Всю ночь в середине вагона, над проходом, за мутным стеклом фонаря мерцал, качался узкий огонек свечи, тускло озаряя своим колеблющимся светом тесно, в одну массу сбившиеся на лавках шинели, полушубки, гражданские пальто, шапки и бабьи платки, торчащие с полок сапоги, валенки, огромные, размокшие в тепле, свиной кожи ботинки, детей, сонно раскинувшихся на узлах, охватившие их руки матерей, кое-как, в неудобных позах, приткнувшихся рядом. Вагон скрипел, шатался, моментами его трясло и мотало нестерпимо, казалось, колеса соскочили с рельсов, весь поезд прыгает по шпалам и сейчас рухнет с откоса, превратится в обломки, люди, доски, железо – все смешается в одну кашу. Дважды проходил военный патруль с батарейными электрическими фонарями, будил и поднимал всех подряд, смотрел документы. На каждой станции вагон атаковывали снаружи желающие в него сесть, проводник отбивал эти атаки, хрипло, простуженно крича: «Некуда, вагон переполнен, переполнен, говорю, нет мест, нет!» Толпа лезла, бранилась, пыталась открыть двери на другом конце вагона, стучала в окна; до самого отхода продолжались эти шум, брань, стук…
Мы не удержали захваченные при посадке отсеки: при такой тесноте было бы просто бессовестно не пустить в них женщин с детьми. Илья Миронович, который вначале железно и непреклонно оборонял наши места, потом, по закону о единстве противоположностей, сделался настолько же сердобольным, сам зазывал женщин и насажал так много, что мы оказались сдавленными и стиснутыми со всех сторон даже больше, чем все другие пассажиры, а для спанья нам остались только самые верхние багажные полки, куда мы и залезали по очереди. Сам Илья Миронович забираться туда не рисковал, подремывал внизу, в тесноте, опустив на грудь голову, зажав между ног канистру с черепом и костями, никому не доверяя ее охрану.
Мы провели в этом вагоне почти трое суток, гораздо больше, чем значилось в расписании. Поезд выбился из него сразу же.
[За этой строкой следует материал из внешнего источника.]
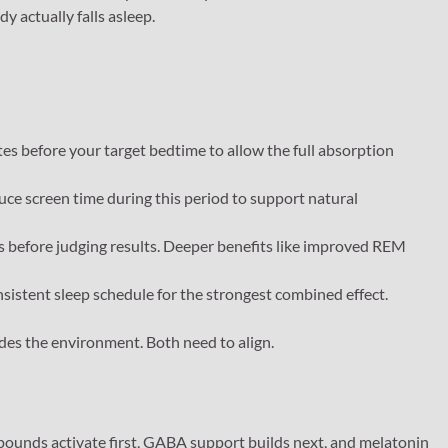
 actually falls asleep.
s before your target bedtime to allow the full absorption
uce screen time during this period to support natural
ts before judging results. Deeper benefits like improved REM
nsistent sleep schedule for the strongest combined effect.
des the environment. Both need to align.
ounds activate first, GABA support builds next, and melatonin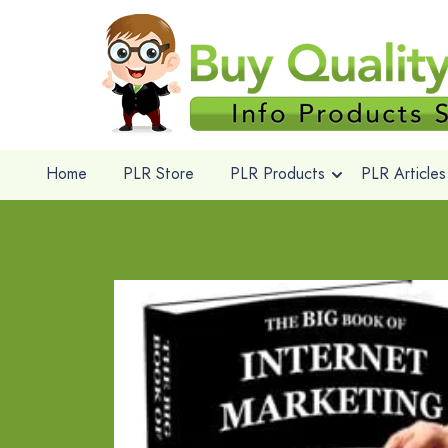
Home
PLR Store
PLR Products
PLR Articles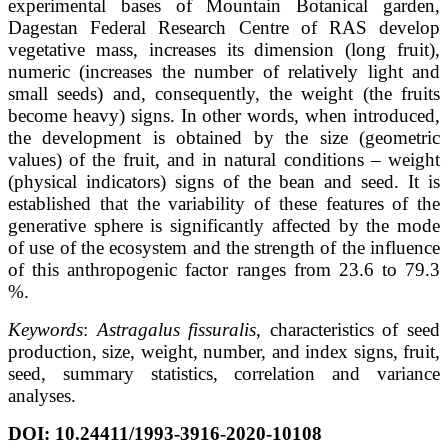
experimental bases of Mountain Botanical garden,
Dagestan Federal Research Centre of RAS develop
vegetative mass, increases its dimension (long fruit),
numeric (increases the number of relatively light and
small seeds) and, consequently, the weight (the fruits
become heavy) signs. In other words, when introduced,
the development is obtained by the size (geometric
values) of the fruit, and in natural conditions – weight
(physical indicators) signs of the bean and seed. It is
established that the variability of these features of the
generative sphere is significantly affected by the mode
of use of the ecosystem and the strength of the influence
of this anthropogenic factor ranges from 23.6 to 79.3
%.
Keywords
:
Astragalus fissuralis
, characteristics of seed
production, size, weight, number, and index signs, fruit,
seed, summary statistics, correlation and variance
analyses.
DOI: 10.24411/1993-3916-2020-10108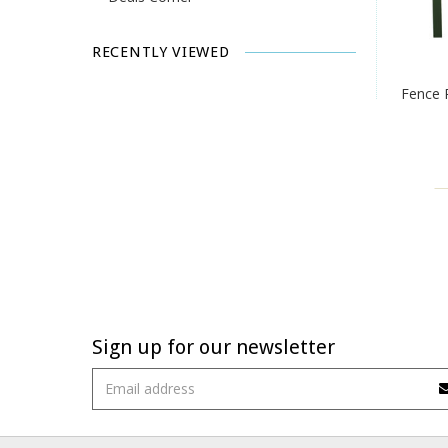
RECENTLY VIEWED
Fence 
Sign up for our newsletter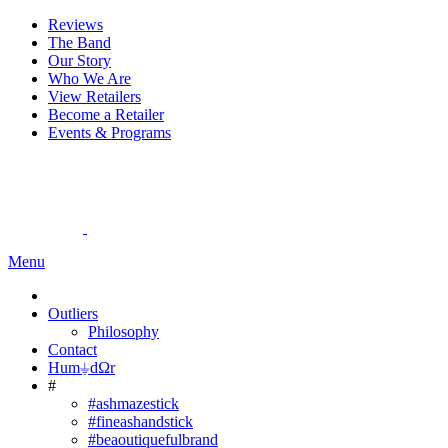
Reviews
The Band
Our Story
Who We Are
View Retailers
Become a Retailer
Events & Programs
Menu
Outliers
Philosophy
Contact
Hum⏚dΩr
#
#ashmazestick
#fineashandstick
#beaoutiquefulbrand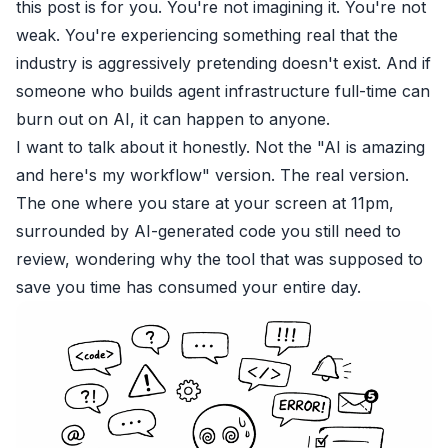
this post is for you. You're not imagining it. You're not
weak. You're experiencing something real that the
industry is aggressively pretending doesn't exist. And if
someone who builds agent infrastructure full-time can
burn out on AI, it can happen to anyone.
I want to talk about it honestly. Not the "AI is amazing
and here's my workflow" version. The real version.
The one where you stare at your screen at 11pm,
surrounded by AI-generated code you still need to
review, wondering why the tool that was supposed to
save you time has consumed your entire day.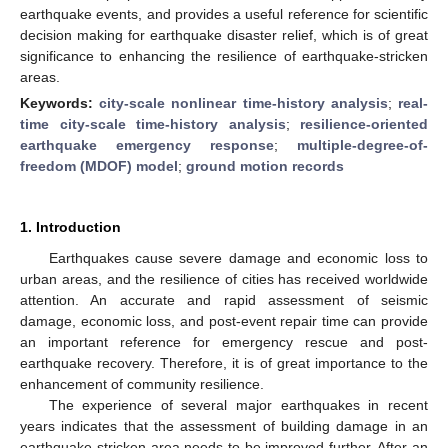
earthquake events, and provides a useful reference for scientific
decision making for earthquake disaster relief, which is of great
significance to enhancing the resilience of earthquake-stricken
areas.
Keywords:
city-scale nonlinear time-history analysis
;
real-
time city-scale time-history analysis
;
resilience-oriented
earthquake emergency response
;
multiple-degree-of-
freedom (MDOF) model
;
ground motion records
1. Introduction
Earthquakes cause severe damage and economic loss to
urban areas, and the resilience of cities has received worldwide
attention. An accurate and rapid assessment of seismic
damage, economic loss, and post-event repair time can provide
an important reference for emergency rescue and post-
earthquake recovery. Therefore, it is of great importance to the
enhancement of community resilience.
The experience of several major earthquakes in recent
years indicates that the assessment of building damage in an
earthquake-stricken area needs to be improved further. After an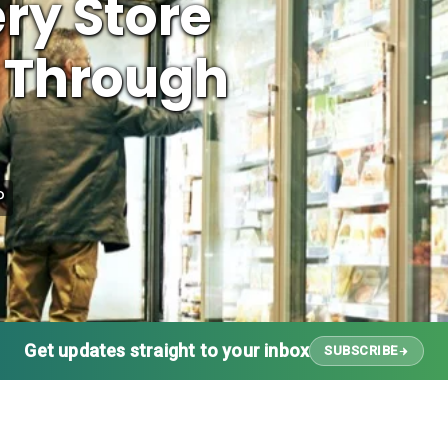
ry Store
 Through
P
Get updates straight to your inbox
SUBSCRIBE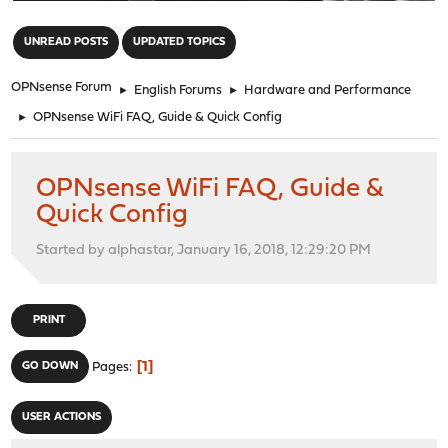
"
UNREAD POSTS
UPDATED TOPICS
OPNsense Forum
►
English Forums
►
Hardware and Performance
►
OPNsense WiFi FAQ, Guide & Quick Config
OPNsense WiFi FAQ, Guide &
Quick Config
Started by alphastar, January 16, 2018, 12:29:20 PM
PRINT
1
GO DOWN
Pages
USER ACTIONS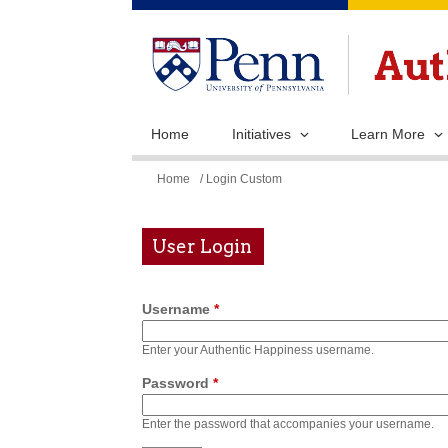
Home
Initiatives
Learn More
You
Home
/ Login Custom
are
here
User Login
Username
*
Enter your Authentic Happiness username.
Password
*
Enter the password that accompanies your username.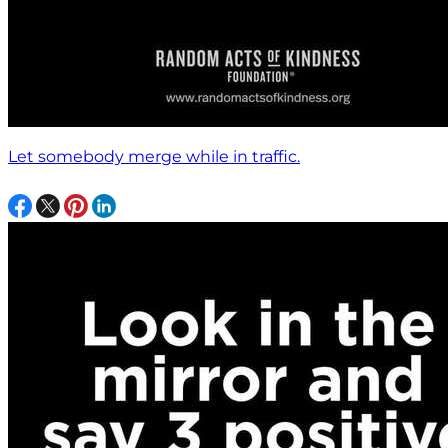
Let somebody merge while in traffic.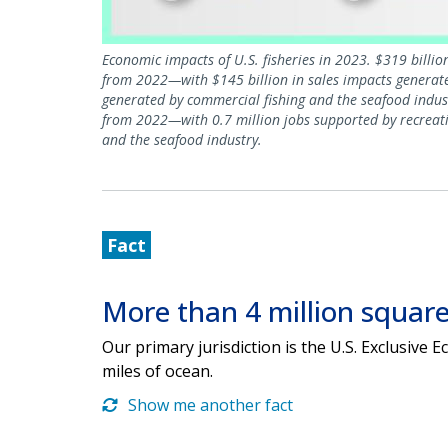
Economic impacts of U.S. fisheries in 2023. $319 billi
from 2022—with $145 billion in sales impacts generated
generated by commercial fishing and the seafood indus
from 2022—with 0.7 million jobs supported by recreatio
and the seafood industry.
Fact
More than 4 million square
Our primary jurisdiction is the U.S. Exclusive
miles of ocean.
Show me another fact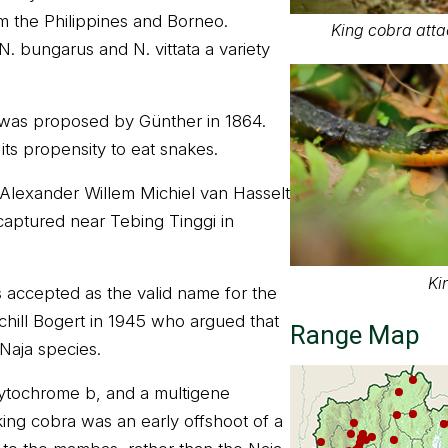
m the Philippines and Borneo.
King cobra atta
. bungarus and N. vittata a variety
as proposed by Günther in 1864.
its propensity to eat snakes.
Alexander Willem Michiel van Hasselt
captured near Tebing Tinggi in
Ki
ccepted as the valid name for the
chill Bogert in 1945 who argued that
Range Map
m Naja species.
cytochrome b, and a multigene
king cobra was an early offshoot of a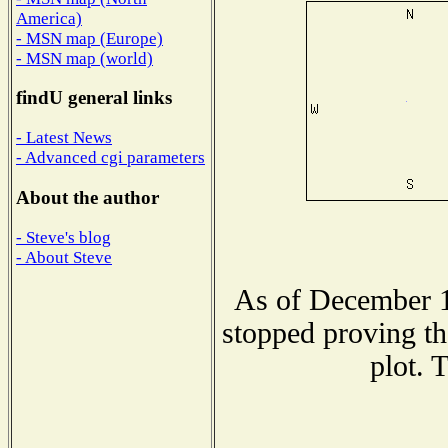
America)
- MSN map (Europe)
- MSN map (world)
findU general links
- Latest News
- Advanced cgi parameters
About the author
- Steve's blog
- About Steve
As of December 1
stopped proving th
plot. 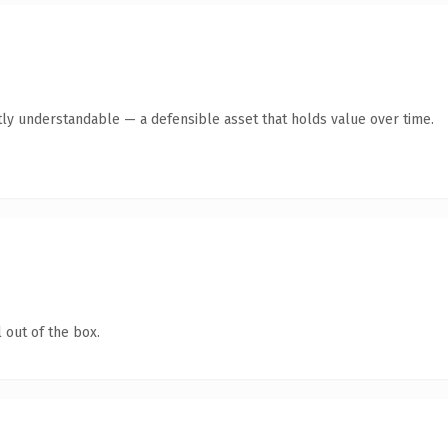
ly understandable — a defensible asset that holds value over time.
 out of the box.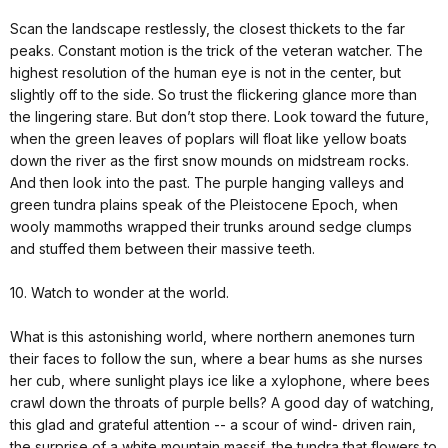
Scan the landscape restlessly, the closest thickets to the far
peaks. Constant motion is the trick of the veteran watcher. The
highest resolution of the human eye is not in the center, but
slightly off to the side. So trust the flickering glance more than
the lingering stare. But don’t stop there. Look toward the future,
when the green leaves of poplars will float like yellow boats
down the river as the first snow mounds on midstream rocks.
And then look into the past. The purple hanging valleys and
green tundra plains speak of the Pleistocene Epoch, when
wooly mammoths wrapped their trunks around sedge clumps
and stuffed them between their massive teeth.
10. Watch to wonder at the world.
What is this astonishing world, where northern anemones turn
their faces to follow the sun, where a bear hums as she nurses
her cub, where sunlight plays ice like a xylophone, where bees
crawl down the throats of purple bells? A good day of watching,
this glad and grateful attention -- a scour of wind- driven rain,
the surprise of a white mountain massif, the tundra that flowers to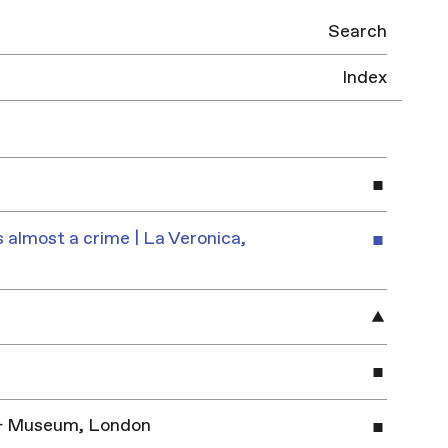
Search
Index
 almost a crime | La Veronica,
y & Museum, London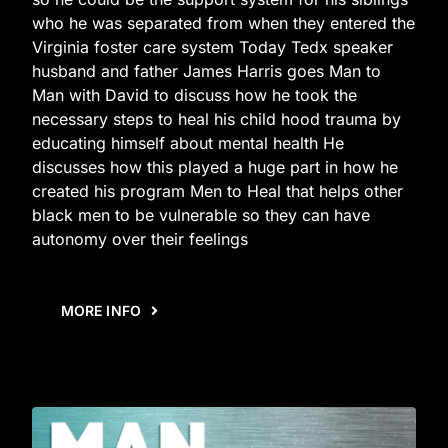
who he was separated from when they entered the
Virginia foster care system Today Tedx speaker
husband and father James Harris goes Man to
Man with David to discuss how he took the
necessary steps to heal his child hood trauma by
educating himself about mental health He
discusses how this played a huge part in how he
created his program Men to Heal that helps other
black men to be vulnerable so they can have
autonomy over their feelings
MORE INFO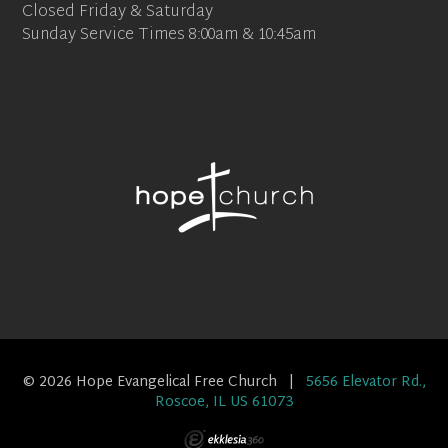
Closed Friday & Saturday
Sunday Service Times 8:00am & 10:45am
© 2026 Hope Evangelical Free Church |
5656 Elevator Rd.,
Roscoe, IL US 61073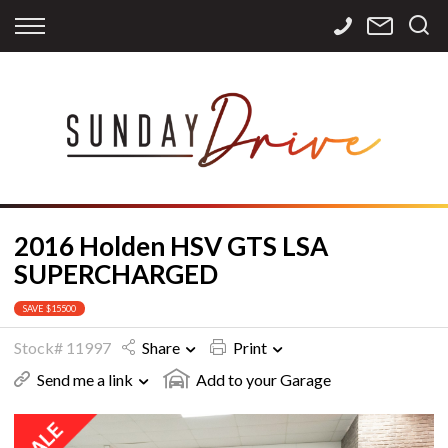
Back
Back
Back
Finance
Services
Contact
Apply for Finance
Storage
Contact Info
Finance Calculator
International
Careers
Sourcing
2016 Holden HSV GTS LSA
SUPERCHARGED
SAVE $15500
Stock# 11997
Share
Print
Send me a link
Add to your Garage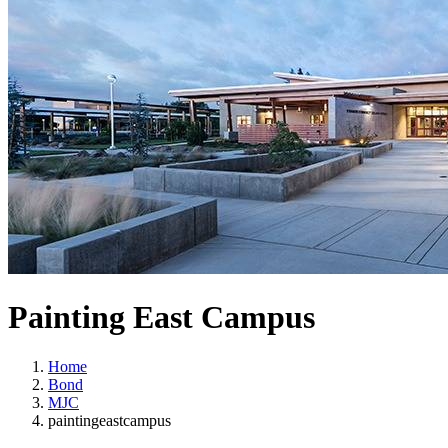
Painting East Campus
Home
Bond
MJC
paintingeastcampus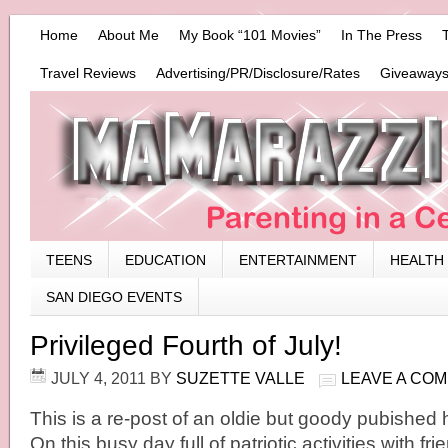
Home
About Me
My Book “101 Movies”
In The Press
Travel Reviews
Advertising/PR/Disclosure/Rates
Giveaways
TEENS
EDUCATION
ENTERTAINMENT
HEALTH
SAN DIEGO EVENTS
Privileged Fourth of July!
JULY 4, 2011
BY
SUZETTE VALLE
LEAVE A CO
This is a re-post of an oldie but goody pubished 
On this busy day full of patriotic activities with fri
Железнодорожники не очень-то считались с тем, что он пассажирский, что у него есть график, для них он не представлял никакой важности в сравнении с теми, кто имел право на зеленую дорогу. На каждой крупной станции нас отводили куда-нибудь на боковой путь, и мы долго и нудно стояли, не зная, когда тронемся, пропуская на запад воинские эшелоны с солдатами в теплушках, танками и орудиями в белой маскировочной покраске на платформах, и на восток – санитарные поезда, везущие раненых. Большинство наших ребят от скуки и безделья предпочитало дрыхнуть. Предусмотрительный Гаврюшка Максимов захватил игральные карты, и те, кому наверху не было места, резались в подкидного дурака. Кому не хватило места и за картами, курили в тамбуре, сонливо качались в такт движению вагона на лавках, переговаривались с соседями или, чтобы разогнать скуку, просили молчаливого, бледнолицего Лачинова что-нибудь рассказать. Лачинов после просьбы неторопливо и тщательно склеивал цигарку, думал про себя, закладывал скрутку за ухо, чтобы потом выбраться с нею в тамбур и не спеша, всласть, подымить, и, надумав, слегка про себя усмехнувшись, подбирая слова, вспоминал какой-нибудь случай из своей жизни. Он много где побывал и много разного видел.